Thursday, 3 November 2011
WHO conference on social determinants of health – Where does Canada stand now?
In follow up to Canada’s embarrassing political absence from the WHO social determinants of health conference drphealth October 18 2011, the collective global wisdom passed the Rio declaration which should be widely read and distributed WHO Rio declaration on social determinants.
Canada was supposedly represented by the Chief Public Health Officer (CPHO) Dr. David Butler-Jones as the senior Canadian official. A contingent of an additional 6 senior representatives were involved, one of who was on the conference advisory committee. A solid Canadian government administrative representation. A smattering of additional Canadian participants were also registered attendees to the conference. Regrettably drphealth was not invited to enjoy the sunshine.
The declaration speaks to the inequities that exist, and that addressing the inequities is a shared responsibility of all sectors of government, society and the international community. It affirms that inequities are unacceptable. It speaks to the previous WHO leadership work which rightly deserves recognition.

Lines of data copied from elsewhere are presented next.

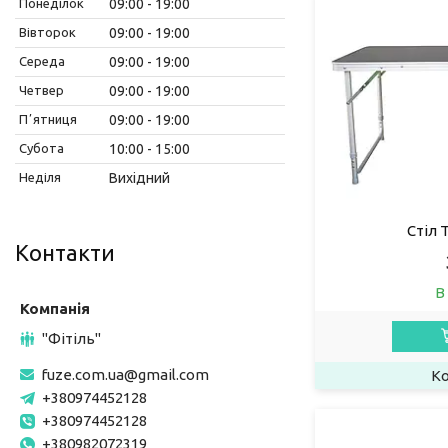
Понеділок
09:00
19:00
Вівторок
09:00
19:00
Середа
09:00
19:00
Четвер
09:00
19:00
Пʼятниця
09:00
19:00
Субота
10:00
15:00
Неділя
Вихідний
Стіл 
Контакти
В
"Фітіль"
fuze.com.ua@gmail.com
+380974452128
+380974452128
+380982072319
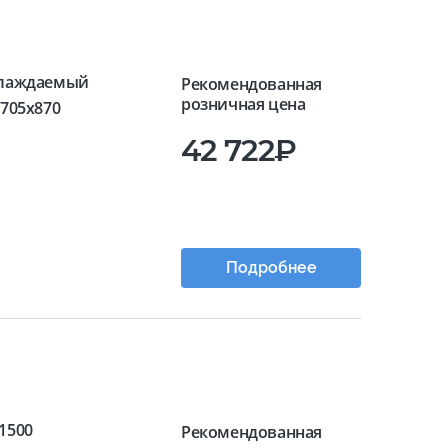
лаждаемый
Рекомендованная
розничная цена
x705x870
42 722₽
Подробнее
1500
Рекомендованная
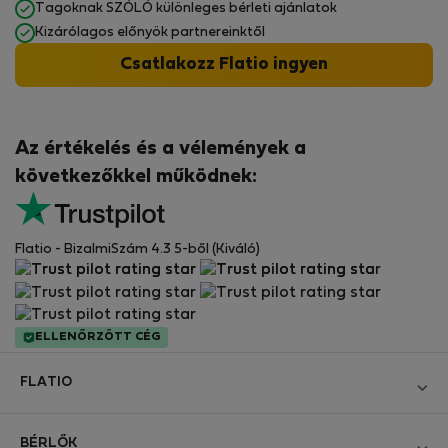
Tagoknak SZÓLÓ különleges bérleti ajánlatok
Kizárólagos előnyök partnereinktől
Csatlakozz Flatio ingyen
Az értékelés és a vélemények a
következőkkel működnek:
Flatio - BizalmiSzám 4.3 5-ből (Kiváló)
ELLENŐRZÖTT CÉG
FLATIO
Blog
BÉRLŐK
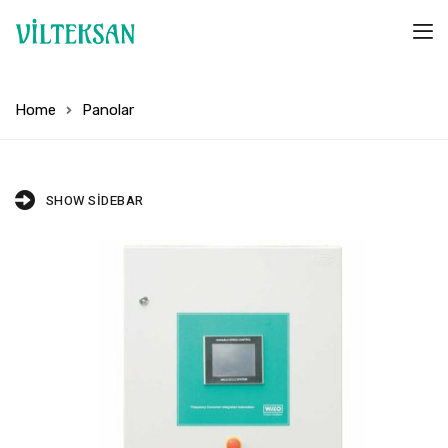
Home
Panolar
SHOW SIDEBAR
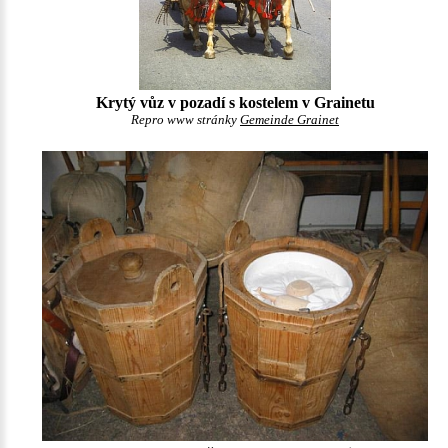
Krytý vůz v pozadí s kostelem v Grainetu
Repro www stránky
Gemeinde Grainet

Section 7 almost appears to be a rewrite of the Canada Health Act. Well not quite, but include 3 of the 5 Canadian principles (omits portability and public administration which are uniquely Canadian issues and includes equitable, effective and responsive). Section 10 and the remainder of the document lay out a clear plan for addressing inequities through: (i) to adopt better governance for health and development; (ii) promote participation in policy-making and implementation; (iii) to further reorient the health sector towards reducing health inequities; (iv) to strengthen global governance and collaboration; and (v) to monitor progress and increase accountability.

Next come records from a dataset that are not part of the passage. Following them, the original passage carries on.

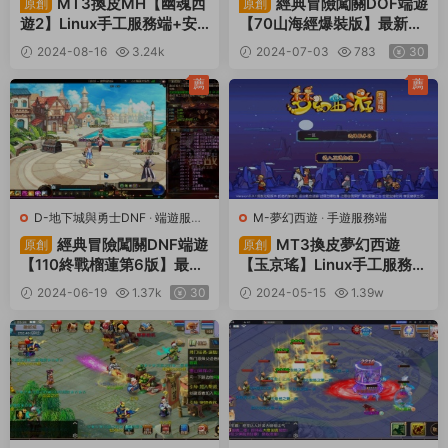
MT3換皮MH【幽魂西
經典冒險闖關DOF端遊
原創
原創
遊2】Linux手工服務端+安
【70山海經爆裝版】最新整
卓蘋果雙端+GM後台+全套
理版本學習pvf+客戶端+等
2024-08-16
3.24k
2024-07-03
783
30
源碼+攻略+視頻架設教程
級補丁+攻略+視頻架設教程
30
薦
薦
D-地下城與勇士DNF
·
端遊服務
M-夢幻西遊
·
手遊服務端
端
經典冒險闖關DNF端遊
MT3換皮夢幻西遊
原創
原創
【110終戰榴蓮第6版】最新
【玉京瑤】Linux手工服務端
整理版本pvf+客戶端+等級
+安卓蘋果雙端+GM後台
2024-06-19
1.37k
30
2024-05-15
1.39w
補丁+攻略+視頻架設教程
+攻略+視頻架設教程
30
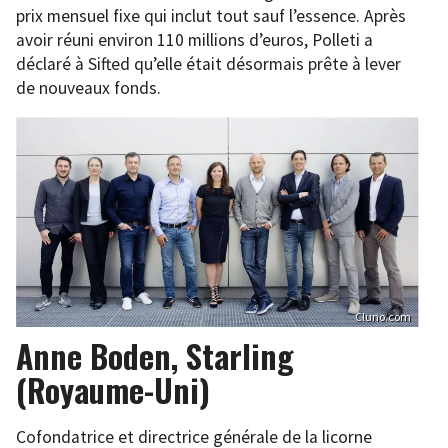
prix mensuel fixe qui inclut tout sauf l’essence. Après
avoir réuni environ 110 millions d’euros, Polleti a
déclaré à Sifted qu’elle était désormais prête à lever
de nouveaux fonds.
Cluno.com
Anne Boden, Starling
(Royaume-Uni)
Cofondatrice et directrice générale de la licorne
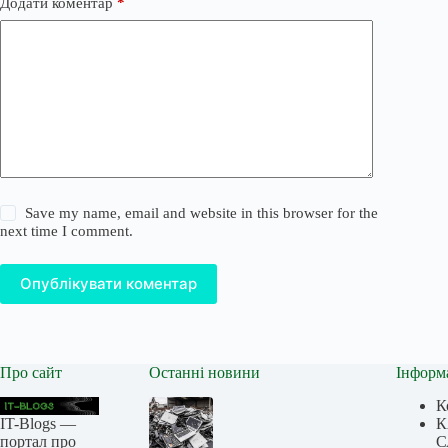
Додати коментар
*
Save my name, email and website in this browser for the
next time I comment.
Опублікувати коментар
Про сайт
Останні новини
Інформ
К
IT-Blogs —
К
портал про
С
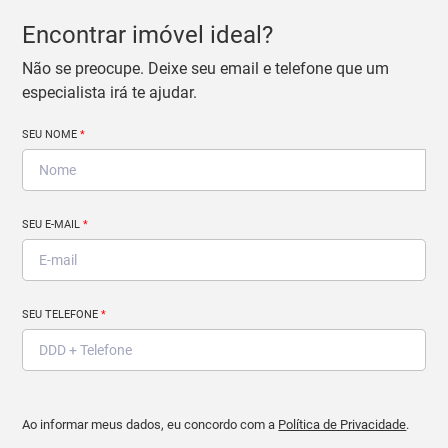
Encontrar imóvel ideal?
Não se preocupe. Deixe seu email e telefone que um
especialista irá te ajudar.
SEU NOME
*
SEU E-MAIL
*
SEU TELEFONE
*
Ao informar meus dados, eu concordo com a
Política de Privacidade
.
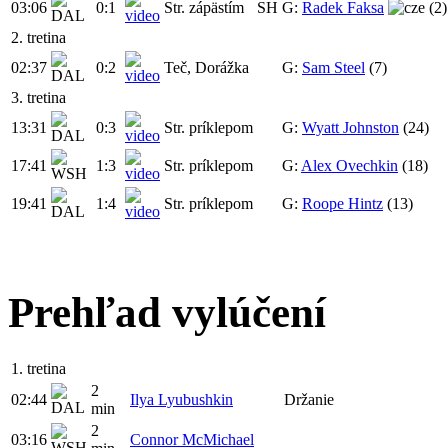
03:06
0:1
Str. zápästím
SH
G:
Radek Faksa
(2)
2. tretina
02:37
0:2
Teč, Dorážka
G:
Sam Steel
(7)
3. tretina
13:31
0:3
Str. príklepom
G:
Wyatt Johnston
(24)
17:41
1:3
Str. príklepom
G:
Alex Ovechkin
(18)
19:41
1:4
Str. príklepom
G:
Roope Hintz
(13)
Prehľad vylúčení
1. tretina
2
02:44
Ilya Lyubushkin
Držanie
min
2
03:16
Connor McMichael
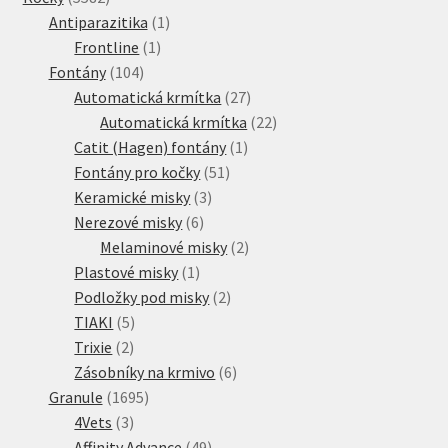
produktů
1
Antiparazitika
1
1
produkt
Frontline
1
104
produkt
Fontány
104
produktů
27
Automatická krmítka
27
produktů
22
Automatická krmítka
22
1
produktů
Catit (Hagen) fontány
1
51
produkt
Fontány pro kočky
51
3
produktů
Keramické misky
3
6
produkty
Nerezové misky
6
produktů
2
Melaminové misky
2
1
produkty
Plastové misky
1
produkt
2
Podložky pod misky
2
5
produkty
TIAKI
5
2
produktů
Trixie
2
produkty
6
Zásobníky na krmivo
6
1695
produktů
Granule
1695
3
produktů
4Vets
3
produkty
49
Affinity Advance
49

The declaration ends with a call for the endorsement by the 65th World Health Assembly (WHA) which will be held in Geneva May 21-26, 2012. The declaration also calls upon member states to affirm actions under the 62nd WHA in resolution 62.14 – (which is also worth reading 62nd WHA resolutions and requires scrolling to the 14th resolution on page 21) . It would be worthwhile to ask the CPHO for an accounting of Canada’s performance in implementing the actions requested of the member states.
The questions for the moment are will the Canadian government endorse the declaration itself? And will the Canada vote in favour of supporting the endorsement of the declaration at the WHA meeting next May?I’d welcome anyone with additional information on Canada’s political response to share your comments in case there is a need to escalate this as a public issue.